In response to some post-debate instant polling Jonathan Chait offers this thought:
The number that most struck me, less from a political point of view than a historic one, is the question of which candidate seemed more intelligent: 57% said Obama, 25% said McCain. No kidding, you say. Except that Obama is black. I think it says something pretty amazing about the country that such a wide majority would deem the black candidate more intelligent than the white candidate.Ta-Nehisi Coates made an interesting observation the other day about how racism is running smack into necessity and racism is losing. To wit: even racists are lurching towards Obama because in McCain they see a man unfit to be president.
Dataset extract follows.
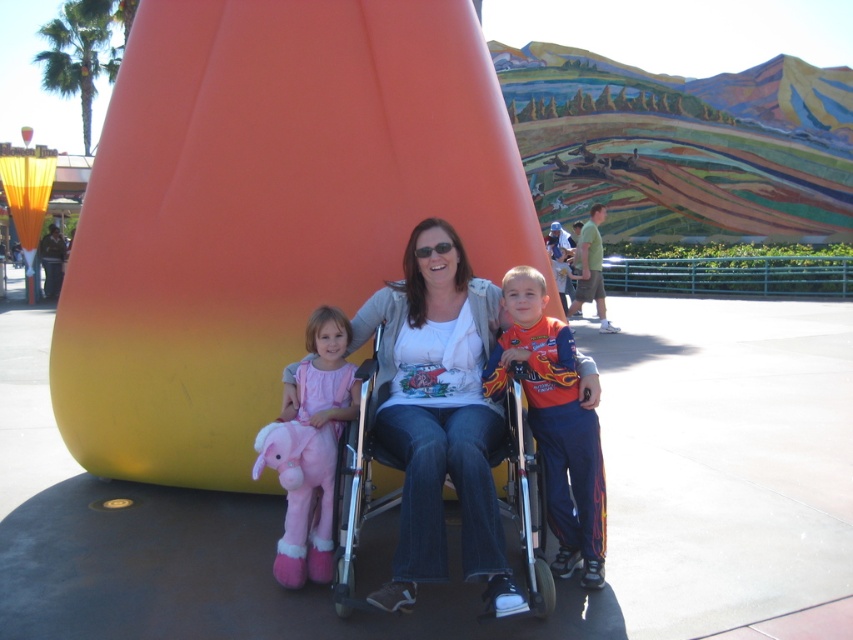 You are a delivery person who needs to place a small package between the metallic silver wheelchair at center and the pink plush toy at left. Can you fit the package there if the package is 1 meter wide?

The metallic silver wheelchair at center is narrower than the pink plush toy at left. Since the package is 1 meter wide, but the space between them depends on their combined widths and positioning. However, since the wheelchair is narrower, the space might be insufficient. Without exact measurements, it is uncertain.

In the scene shown: You are a photographer setting up for a group photo. The metallic silver wheelchair at center and the pink plush toy at left are in your frame. Based on their heights, which object should you adjust your camera angle to focus on first?

The metallic silver wheelchair at center has a lesser height compared to the pink plush toy at left, so you should focus on the metallic silver wheelchair at center first to ensure it is properly in frame before adjusting for the taller toy.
Racism as a luxury -- a novel concept being born out by our generation's JFK.
5 Comments:
Only The New Republic would state that it's "amazing" that our country could find a highly educated black politician more intelligent than a half-senile old white dude.
What's amazing is that The New Republic is still a respected publication after the whole Stephen Glass affair.
The New Republic is not saying it's amazing there's a smart black candidate. They're saying it's amazing that he is overwhelmingly viewed as the more intelligent candidate. It is remarkable.
I get what the New Republic is saying, but I don't think it's that remarkable that our country isn't overwhelmingly racist. I get that we've all set low standards for our fellow Americans after the past 8 years of voter idiocy, but it's a little too elitist for me to say that people can't recognize and appreciate an articulate candidate when they see one - regardless of their race. They just haven't been offered one in about... ummm 40 years?
It is remarkable that our country isn't overwhelmingly racist given our history, but I don't think overt racism is what the New Republic is pointing to. It's the latent racism that's been the standard for so many years. It was not long ago that people like Colin Powell were lauded for being articulate (and it was only last summer that Joe Biden said the same thing about Obama). The soft bigotry of lower expectations is what we're dealing with here.